Arkadaştılar

  Ama yılandı

  Arkadaşının hanımına göz koymuştu

  Onu, ne pahasına olursa olsun elde edecek, işte o zaman rahat edecek, huzur bulacaktı… Böyle kuruyordu.

  Gece gündüz bunu düşünüyor, planlar yapıyor, fırsat kolluyor, yeni fırsat yaratmanın yollarını arıyordu.

  Yüzü gülse de içi huzursuzdu

  Uyumuyor, yapacaklarını düşünüyor, arkadaşını ortadan kaldırmak için çeşitli tuzaklar kuruyor, bunları uygulamak, bir an önce sonuca ulaşmak istiyor, yerinde duramıyordu.

  Günler, aylar geçti

  Bir gün o beklediği fırsat ayağına geldi.

  Kuş uçmaz, kervan geçmez bir yerde arkadaşı ile yalnız kalmıştı. Silahını çıkardı, arkadaşına çevirdi, ateş edecek onu ortadan kaldıracak, onun güzeller güzeli karısı kendisine kalacaktı.

  “Son duanı et”

  “Bir dakika beni öldüreceksin anladım fakat sanma ki kimse beni görmez, gün gelir şu ‘çakırdikenleri bile şahitlik yapar’ seni ele verir” diyebildi.
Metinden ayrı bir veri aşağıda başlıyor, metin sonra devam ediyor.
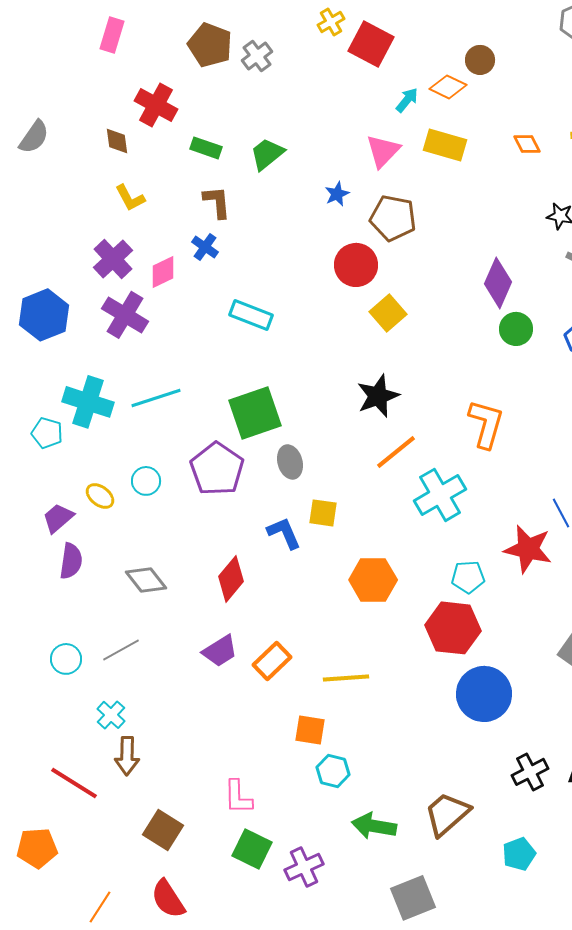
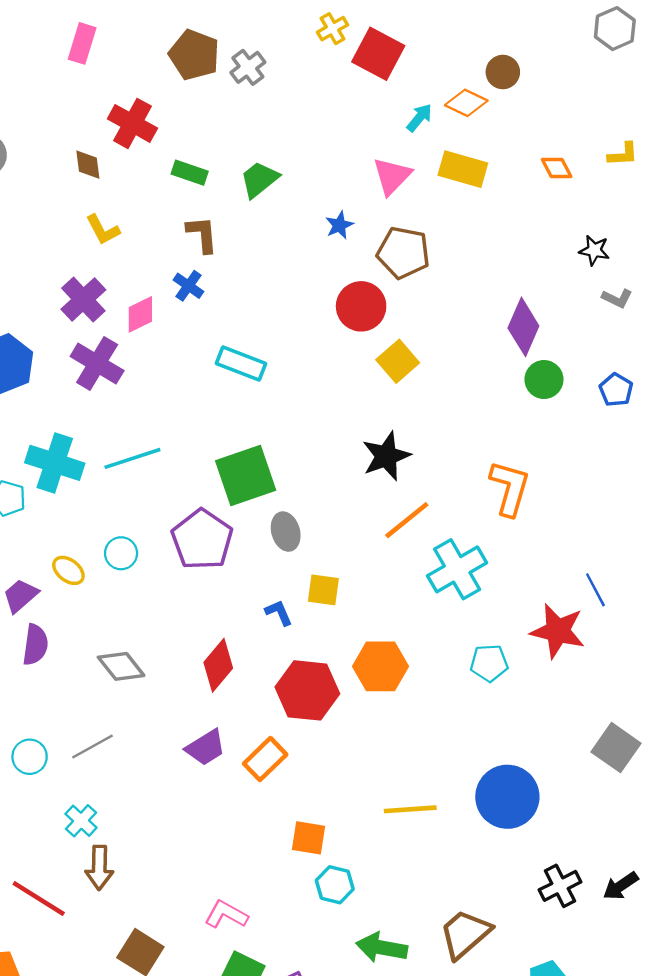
blue L-shape: (284, 533) -> (279, 613), size x0.7
red hexagon: (453, 628) -> (307, 690), moved
yellow line: (346, 678) -> (410, 809), moved
pink L-shape: (238, 797) -> (226, 914), turned 120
  Dinlemedi, silahını ateşledi, arkadaşı cansız yere serildi.

  Bir süre sonra da ölen arkadaşının hanımı ile evlendi, çoluk çocuğa karıştı…

  Yıllar yıları kovaladı

  Her şey unutulup gitmiş, cinayet çözülememiş, dosya tozlu raflara kaldırılmıştı.

  Bir gün hanımı ile tarlada çalışırken bir çakırdikeni yuvarlanarak yanlarına geldi. Dikeni görünce yıllar önce arkadaşının ölmeden önce söylediği ‘çakırdikenleri bile şahitlik eder’ sözü aklına geldi.

  Güldü…

  Hanımı niçin güldüğünü sordu, farklı cevaplar verdi, hanımı ikna olmadı. Kadın durmadan soruyor, ısrar ediyor, niçin güldüğünü anlatmasını istiyordu. Sorular arka arkaya geliyor, bunlara cevap vermede zorlanıyor, bocalıyordu... Dayanamadı, sonunda olayı olduğu gibi anlattı. Kadının ihbar edeceği aklının uçundan bile geçmiyordu.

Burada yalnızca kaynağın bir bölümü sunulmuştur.